Oh wow - I recently tried 3 Pro preview and it was too slow for me.

After reading your comment I ran my product benchmark against 2.5 flash, 2.5 pro and 3.0 flash.

The results are better AND the response times have stayed the same. What an insane gain - especially considering the price compared to 2.5 Pro. I'm about to get much better results for 1/3rd of the price. Not sure what magic Google did here, but would love to hear a more technical deep dive comparing what they do different in Pro and Flash models to achieve such a performance.

Also wondering, how did you get early access? I'm using the Gemini API quite a lot and have a quite nice internal benchmark suite for it, so would love to toy with the new ones as they come out.

▲

lancekey 5 days ago | parent | next [-]

Curious to learn what a “product benchmark” looks like. Is it evals you use to test prompts/models? A third party tool?

Examples from the wild are a great learning tool, anything you’re able to share is appreciated.

▲

thecupisblue 4 days ago | parent | next [-]

It's an internal benchmark that I use to test prompts, models and prompt-tunes, nothing but a dashboard calling our internal endpoints and showing the data, basically going through the prod flow.

For my product, I run a video through a multimodal LLM with multiple steps, combine data and spit out the outputs + score for the video.

I have a dataset of videos that I manually marked for my usecase, so when a new model drops, I run it + the last few best benchmarked models through the process, and check multiple things:

- Diff between outputed score and the manual one - Processing time for each step - Input/Output tokens - Request time for each step - Price of request

And the classic stats of average score delta, average time, p50, p90 etc. + One fun thing which is finding the edge cases, since even if the average score delta is low (means its spot-on), there are usually some videos where the abs delta is higher, so these usually indicate niche edge cases the model might have.

Gemini 3 Flash nails it sometimes even better than the Pro version, with nearly the same times as 2.5 Pro does on that usecase. Actually, pushed it to prod yesterday and looking at the data, it seems it's 5 seconds faster than Pro on average, with my cost-per-user going down from 20 cents to 12 cents.

IMO it's pretty rudimentary, so let me know if there's anything else I can explain.

▲

theshrike79 4 days ago | parent | prev [-]

Everyone should have their own "pelican riding a bicycle" benchmark they test new models on.

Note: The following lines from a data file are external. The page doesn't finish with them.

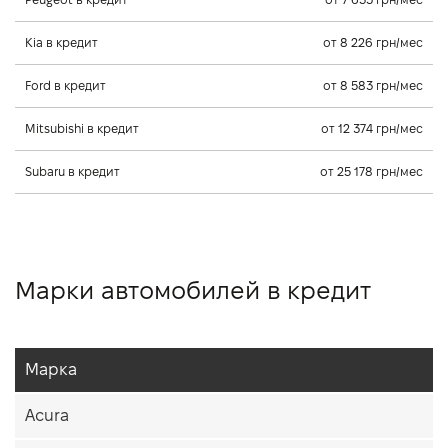
Kia в кредит
от 8 226 грн/мес
Ford в кредит
от 8 583 грн/мес
Mitsubishi в кредит
от 12 374 грн/мес
Subaru в кредит
от 25 178 грн/мес
Марки автомобилей в кредит
Марка
Acura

And it shouldn't be shared publicly so that the models won't learn about it accidentally :)

▲

bluecalm 3 days ago | parent | next [-]

I am asking the models to generate an image where fictional characters play chess or Texas Holdem. None of them can make a realistic chess position or poker game. Always something is off like too many pawns or too may cards, or some cards being ace-up when they shouldn't be.

▲

ggsp 4 days ago | parent | prev [-]

Any suggestions for a simple tool to set up your own local evals?

▲

dimava 4 days ago | parent | next [-]

Just ask LLM to write one on top of OpenRouter, AI SDK and Bun To take your .md input file and save outputs as md files (or whatever you need) Take https://github.com/T3-Content/auto-draftify as example

▲

theshrike79 4 days ago | parent | prev | next [-]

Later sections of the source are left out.